Non c’è in Tulga alcuna nostalgia della vita nella steppa – che tra l’altro è durissima – bensì una timida consapevolezza che questa esperienza sia un’occasione per fermarsi, pensare, guardare in se stesso, crescere e avere relazioni autentiche come quella con il piccolo, ma già grande Tuntuulei.

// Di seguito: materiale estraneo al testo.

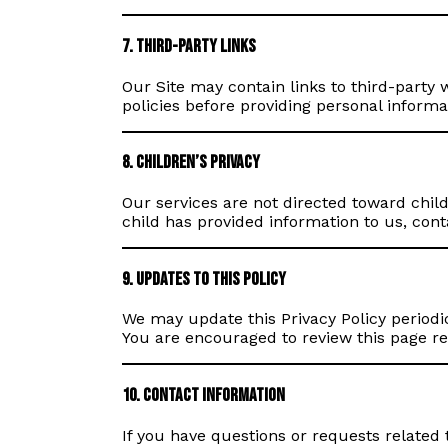
7. Third-Party Links
Our Site may contain links to third-party w
policies before providing personal informa
8. Children’s Privacy
Our services are not directed toward child
child has provided information to us, cont
9. Updates to This Policy
We may update this Privacy Policy periodica
You are encouraged to review this page re
10. Contact Information
If you have questions or requests related t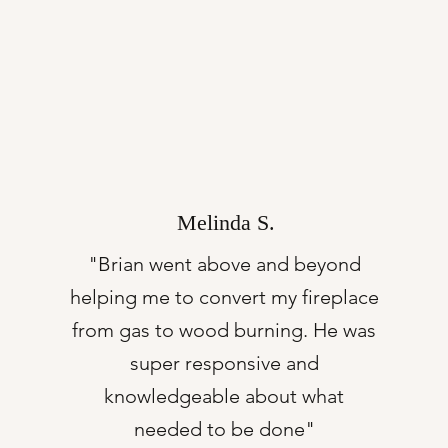
Melinda S.
"Brian went above and beyond
helping me to convert my fireplace
from gas to wood burning. He was
super responsive and
knowledgeable about what
needed to be done"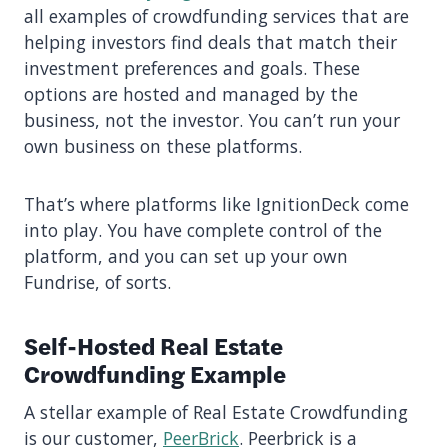
all examples of crowdfunding services that are
helping investors find deals that match their
investment preferences and goals. These
options are hosted and managed by the
business, not the investor. You can’t run your
own business on these platforms.
That’s where platforms like IgnitionDeck come
into play. You have complete control of the
platform, and you can set up your own
Fundrise, of sorts.
Self-Hosted Real Estate
Crowdfunding Example
A stellar example of Real Estate Crowdfunding
is our customer,
PeerBrick
. Peerbrick is a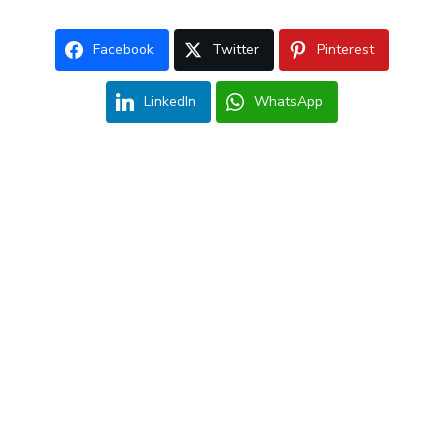
Facebook
Twitter
Pinterest
LinkedIn
WhatsApp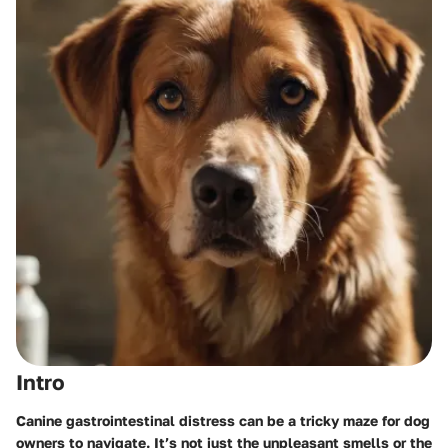
Intro
Canine gastrointestinal distress can be a tricky maze for dog
owners to navigate. It’s not just the unpleasant smells or the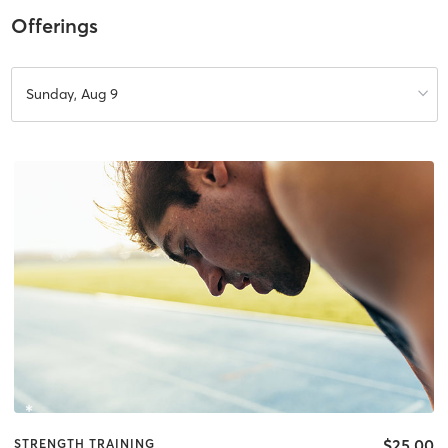
Offerings
Sunday, Aug 9
$25.00
STRENGTH TRAINING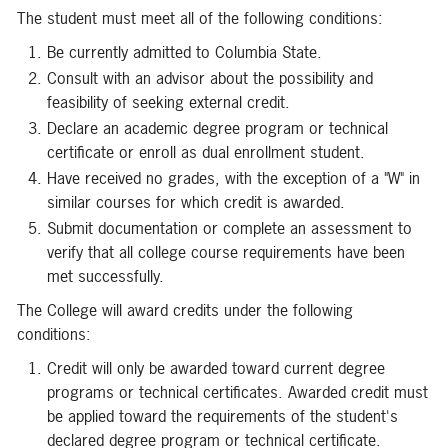
The student must meet all of the following conditions:
Be currently admitted to Columbia State.
Consult with an advisor about the possibility and
feasibility of seeking external credit.
Declare an academic degree program or technical
certificate or enroll as dual enrollment student.
Have received no grades, with the exception of a "W" in
similar courses for which credit is awarded.
Submit documentation or complete an assessment to
verify that all college course requirements have been
met successfully.
The College will award credits under the following
conditions:
Credit will only be awarded toward current degree
programs or technical certificates. Awarded credit must
be applied toward the requirements of the student's
declared degree program or technical certificate.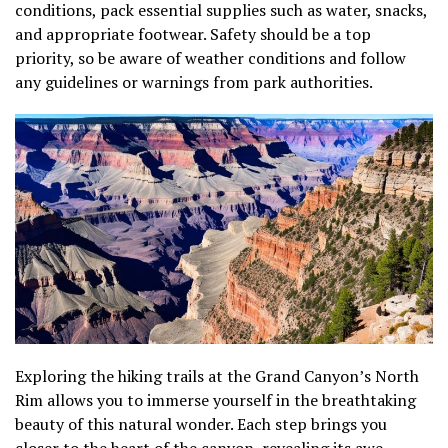
conditions, pack essential supplies such as water, snacks,
and appropriate footwear. Safety should be a top
priority, so be aware of weather conditions and follow
any guidelines or warnings from park authorities.
Exploring the hiking trails at the Grand Canyon’s North
Rim allows you to immerse yourself in the breathtaking
beauty of this natural wonder. Each step brings you
closer to the heart of the canyon, revealing its awe-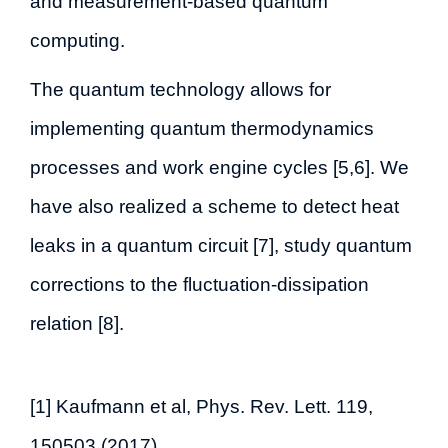
and measurement-based quantum
computing.
The quantum technology allows for
implementing quantum thermodynamics
processes and work engine cycles [5,6]. We
have also realized a scheme to detect heat
leaks in a quantum circuit [7], study quantum
corrections to the fluctuation-dissipation
relation [8].
[1] Kaufmann et al, Phys. Rev. Lett. 119,
150503 (2017)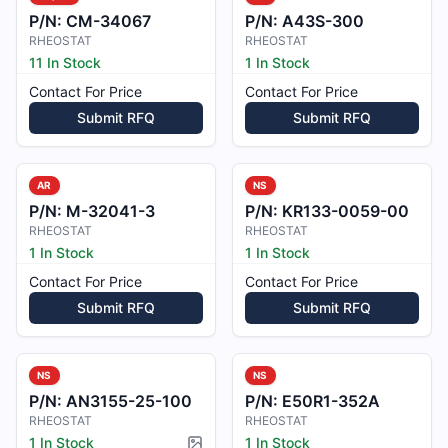
P/N:
CM-34067
P/N:
A43S-300
RHEOSTAT
RHEOSTAT
11 In Stock
1 In Stock
Contact For Price
Contact For Price
Submit RFQ
Submit RFQ
AR
NS
P/N:
M-32041-3
P/N:
KR133-0059-00
RHEOSTAT
RHEOSTAT
1 In Stock
1 In Stock
Contact For Price
Contact For Price
Submit RFQ
Submit RFQ
NS
NS
P/N:
AN3155-25-100
P/N:
E50R1-352A
RHEOSTAT
RHEOSTAT
1 In Stock
1 In Stock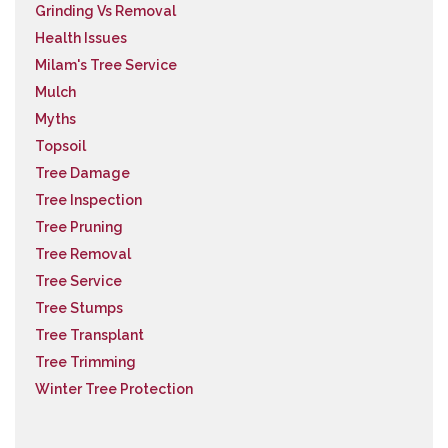
Grinding Vs Removal
Health Issues
Milam's Tree Service
Mulch
Myths
Topsoil
Tree Damage
Tree Inspection
Tree Pruning
Tree Removal
Tree Service
Tree Stumps
Tree Transplant
Tree Trimming
Winter Tree Protection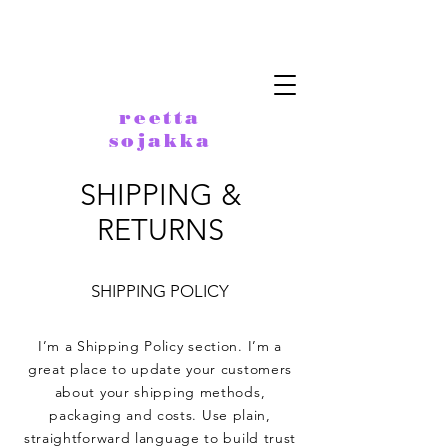
reetta
sojakka
SHIPPING &
RETURNS
SHIPPING POLICY
I’m a Shipping Policy section. I’m a
great place to update your customers
about your shipping methods,
packaging and costs. Use plain,
straightforward language to build trust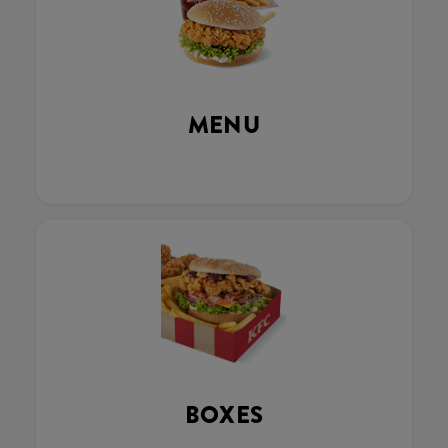
MENU
BOXES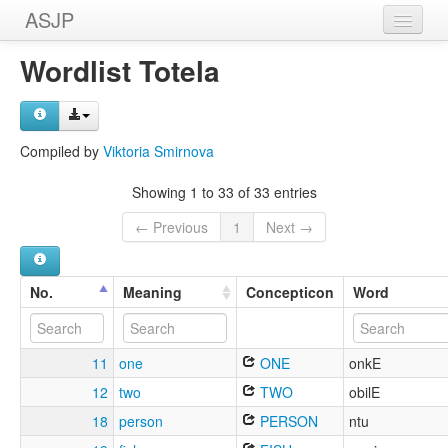
ASJP
Home
Wordlist Totela
Wordlists
Meanings
Compiled by
Viktoria Smirnova
Sources
Showing 1 to 33 of 33 entries
← Previous
1
Next →
No.
Meaning
Concepticon
Word
11
one
ONE
onkE
12
two
TWO
obilE
18
person
PERSON
ntu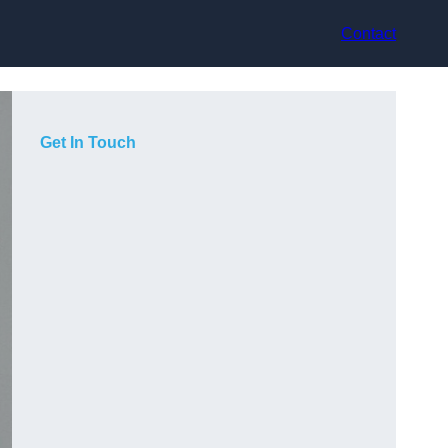
Contact
Get In Touch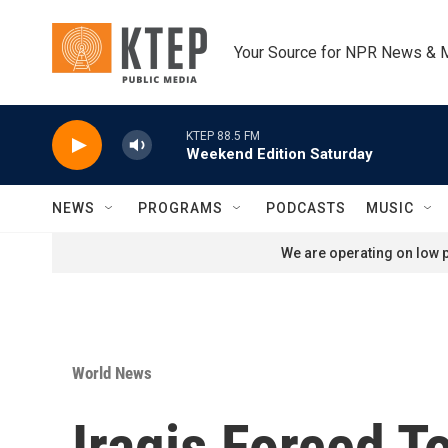
Skip to main content
Your Source for NPR News & 
KTEP 88.5 FM
Weekend Edition Saturday
NEWS
PROGRAMS
PODCASTS
MUSIC
We are operating on low p
World News
Iraqis Forced T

Nel silenzio svuotato di voci umane, nel silenzio riempito dal suono ululante del vento e battente della pioggia, del frinire o del galoppo dei cavalli, e dal ronzio degli insetti, l’uomo può ascoltare se stesso in profondità e senza infingimenti quasi sempre autoassolutori.
La grande finezza di questo film, che forse non si vede a prima vista, ma c’è (eccome se c’è!), è nella crescita indubbia che l’incontro tra Tulga e Tuntuulei smuove in entrambi: il bambino conoscerà finalmente la gioia e il calore di avere una figura paterna con cui giocare, battagliare e parlare; l’adulto, non più concentrato sulla sua condizione di figlio “illegittimo” e disamato, conoscerà la responsabilità e il sentimento profondo che abitano nei cuori dei padri, crescendo interiormente e sbrogliando infine quel nodo che lo irretiva in una sofferta immaturità. Perché, sì, l’amore, quando è vero, fa crescere. Eccome se fa crescere! E qui lo spettatore si ricorda del messaggio vocale lasciato dalla sua fidanzata sul suo cellulare, all’inizio del film, in cui lo informa di avere già un figlio, di cui non gli aveva mai parlato prima. Ora sì che è pronto a fare il padre di un bambino “biologicamente” non suo.
«Gli uomini non piangono, Tuntuulei, e tu sei quasi un uomo adesso» dice Tulga al bambino piangente in una scena toccante. Eppure gli uomini piangono; piangono come Tulga, nel camioncino, anche se quelle lacrime vengono orgogliosamente e frettolosamente nascoste ai suoi accompagnatori.
Sono tutti bravissimi gli interpreti di questa delicata opera prima, con quelle incredibili facce cotte dal sole; tutti. Ma Tenuun-Erdene Garamkhand (Tuntuulei) e Amarsaikhan Baljinnyam (Tulga) emergono per naturalezza ed intensità non comuni.
L’ultima luna di settembre è un film genuino, pulito e senza pesantezze che ci permette di vedere la vita nella steppa mongola, con tutta la sua libertà e con tutta la sua durezza – perché l’imponenza di quei paesaggi magnifici non scalfisce di un millimetro la durezza del vivere in quelle lande. Un film che descrive i sentimenti con pudore ed indaga sull’incontro arricchente tra un adulto ed un bambino e, soprattutto, sull’essere genitore (o non essere genitore, indipendentemente dal legame di sangue) con una purezza d’animo e di sguardo che commuove. E commuove profondamente. E con un’asciuttezza nella sceneggiatura, nella recitazione, nelle riprese e nel montaggio che mi ha ricordato l’indimenticabile lezione tutta in sottrazione del grande Robert Bresson. Anche se in più scene, e soprattutto in quelle finali, il rimando a Il monello di Chaplin è più che esplicito.
La figura di Tuntuulei, il bambino sveglissimo e fiero, eppure, allo stesso tempo, tenero, tenerissimo, e bisognoso d’amore come ogni bambino, resterà a lungo nella mia memoria.